Minister of Public Welfare
- In office August 8, 1966 – May 5, 1967
- Preceded by: Myles Murray
- Succeeded by: Beaton Abbott

MHA for Ferryland
- In office 1966–1971
- Preceded by: Myles Murray
- Succeeded by: Thomas Doyle

Minister of Community and social development and Minister of Fisheries
- In office May 25, 1967 – July 26, 1971
- Preceded by: C. Maxwell Lane
- Succeeded by: Earl Winsor

Personal details
- Born: August 12, 1920 King's Cove, Dominion of Newfoundland
- Died: March 16, 2018 (aged 97) St. John's, Newfoundland and Labrador
- Party: Liberal Party of Newfoundland and Labrador
- Occupation: executive

= Aidan Maloney =

Canadian politician and executive (1920–2018)

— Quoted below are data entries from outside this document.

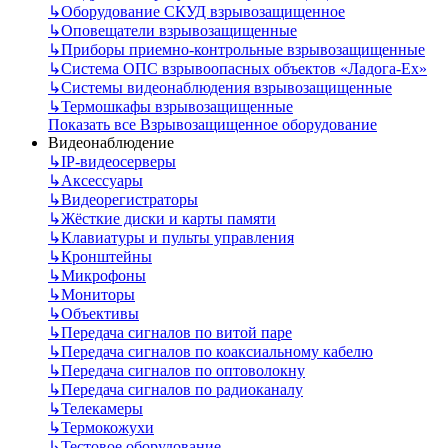
↳
Оборудование СКУД взрывозащищенное
↳
Оповещатели взрывозащищенные
↳
Приборы приемно-контрольные взрывозащищенные
↳
Система ОПС взрывоопасных объектов «Ладога-Ex»
↳
Системы видеонаблюдения взрывозащищенные
↳
Термошкафы взрывозащищенные
Показать все Взрывозащищенное оборудование
Видеонаблюдение
↳
IP-видеосерверы
↳
Аксессуары
↳
Видеорегистраторы
↳
Жёсткие диски и карты памяти
↳
Клавиатуры и пульты управления
↳
Кронштейны
↳
Микрофоны
↳
Мониторы
↳
Объективы
↳
Передача сигналов по витой паре
↳
Передача сигналов по коаксиальному кабелю
↳
Передача сигналов по оптоволокну
↳
Передача сигналов по радиоканалу
↳
Телекамеры
↳
Термокожухи
↳
Тестовое оборудование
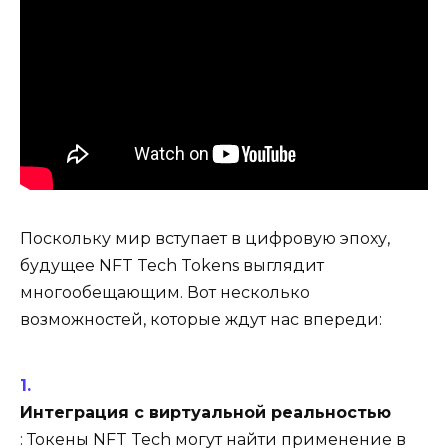
Поскольку мир вступает в цифровую эпоху,
будущее NFT Tech Tokens выглядит
многообещающим. Вот несколько
возможностей, которые ждут нас впереди:
Интеграция с виртуальной реальностью
: Токены NFT Tech могут найти применение в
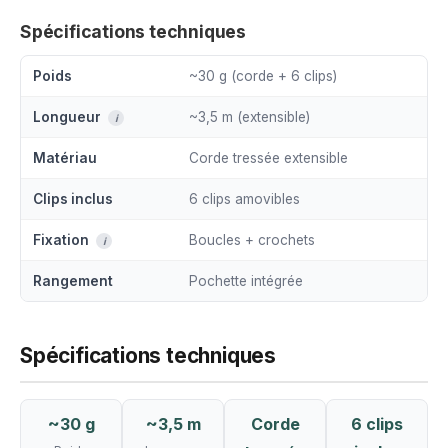
Spécifications techniques
Poids
~30 g (corde + 6 clips)
Longueur
~3,5 m (extensible)
i
Matériau
Corde tressée extensible
Clips inclus
6 clips amovibles
Fixation
Boucles + crochets
i
Rangement
Pochette intégrée
Spécifications techniques
~30 g
~3,5 m
Corde
6 clips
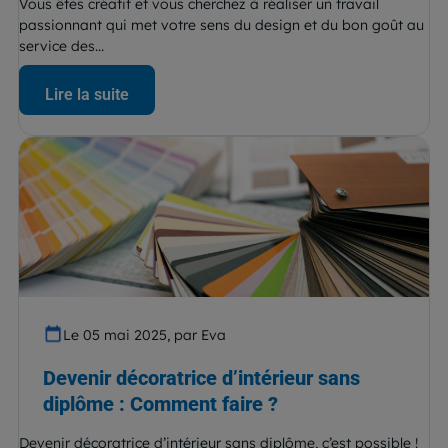
Vous êtes créatif et vous cherchez à réaliser un travail
passionnant qui met votre sens du design et du bon goût au
service des...
Lire la suite
Le 05 mai 2025, par Eva
Devenir décoratrice d’intérieur sans
diplôme : Comment faire ?
Devenir décoratrice d’intérieur sans diplôme, c’est possible !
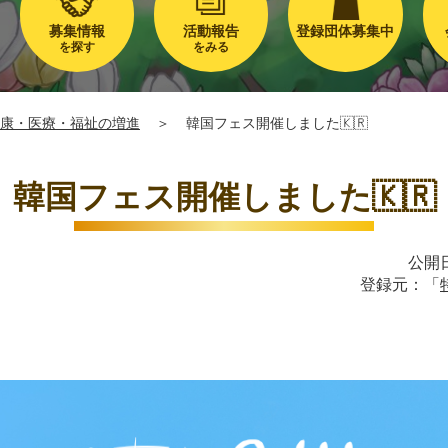
募集情報
活動報告
登録団体募集中
を探す
をみる
康・医療・福祉の増進
＞
韓国フェス開催しました🇰🇷
韓国フェス開催しました🇰🇷
公開日
登録元：「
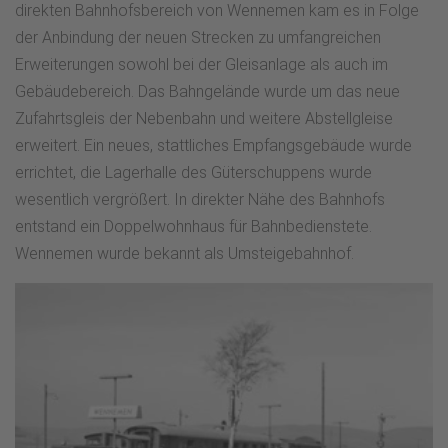
direkten Bahnhofsbereich von Wennemen kam es in Folge
der Anbindung der neuen Strecken zu umfangreichen
Erweiterungen sowohl bei der Gleisanlage als auch im
Gebäudebereich. Das Bahngelände wurde um das neue
Zufahrtsgleis der Nebenbahn und weitere Abstellgleise
erweitert. Ein neues, stattliches Empfangsgebäude wurde
errichtet, die Lagerhalle des Güterschuppens wurde
wesentlich vergrößert. In direkter Nähe des Bahnhofs
entstand ein Doppelwohnhaus für Bahnbedienstete.
Wennemen wurde bekannt als Umsteigebahnhof.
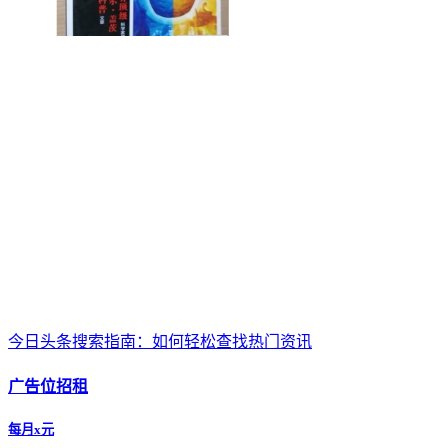
今日头条搜索指南：如何轻松查找热门资讯
广告位招租
每月x元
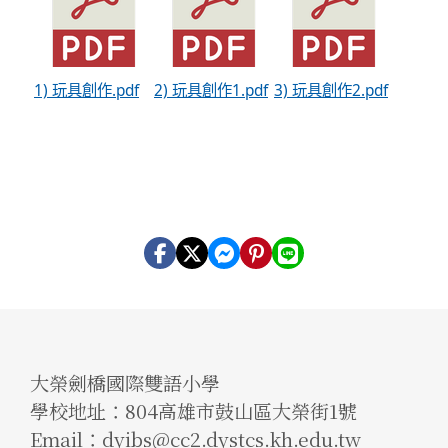
1) 玩具創作.pdf
2) 玩具創作1.pdf
3) 玩具創作2.pdf
大榮劍橋國際雙語小學
學校地址：804高雄市鼓山區大榮街1號
Email：dyibs@cc2.dystcs.kh.edu.tw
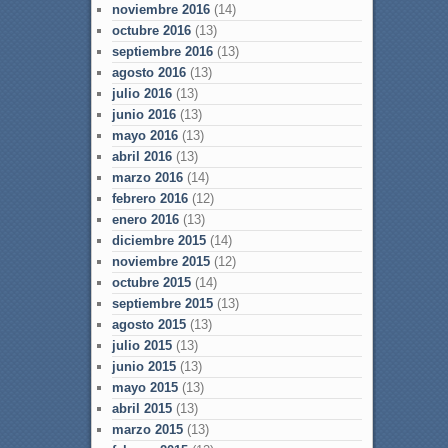
noviembre 2016
(14)
octubre 2016
(13)
septiembre 2016
(13)
agosto 2016
(13)
julio 2016
(13)
junio 2016
(13)
mayo 2016
(13)
abril 2016
(13)
marzo 2016
(14)
febrero 2016
(12)
enero 2016
(13)
diciembre 2015
(14)
noviembre 2015
(12)
octubre 2015
(14)
septiembre 2015
(13)
agosto 2015
(13)
julio 2015
(13)
junio 2015
(13)
mayo 2015
(13)
abril 2015
(13)
marzo 2015
(13)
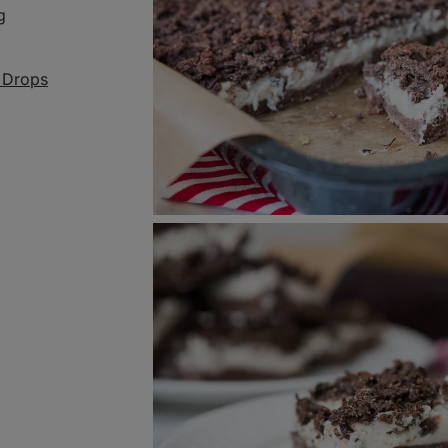
g
r Drops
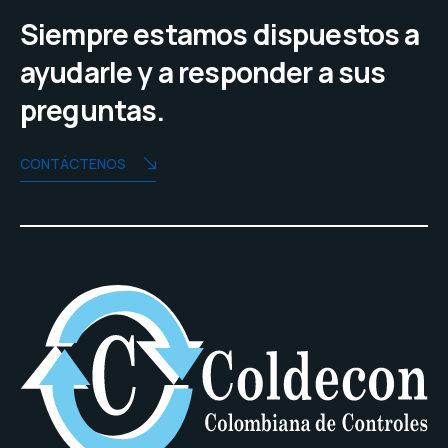
Siempre estamos dispuestos a
ayudarle y a responder a sus
preguntas.
CONTÁCTENOS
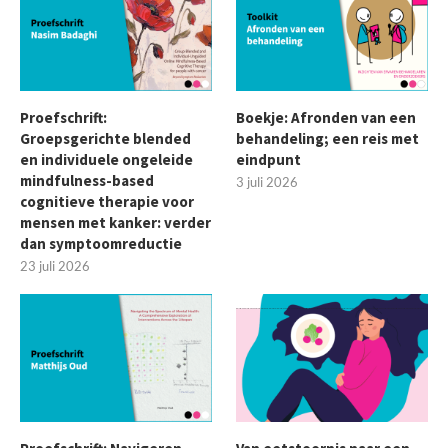
Proefschrift:
Boekje: Afronden van een
Groepsgerichte blended
behandeling; een reis met
en individuele ongeleide
eindpunt
mindfulness-based
3 juli 2026
cognitieve therapie voor
mensen met kanker: verder
dan symptoomreductie
23 juli 2026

Aidan Joseph Maloney (August 12, 1920 – March 16, 2018) was a Canadian politician and executive. He represented the electoral district of Ferryland in the Newfoundland House of Assembly from 1966 to 1971. Maloney also served in cabinet as Minister of Fisheries, and as Community & Social Development. He was a member of the Liberal Party of Newfoundland and Labrador. Born in King's Cove, he was a business executive. Maloney died in March 2018 at the age of 97.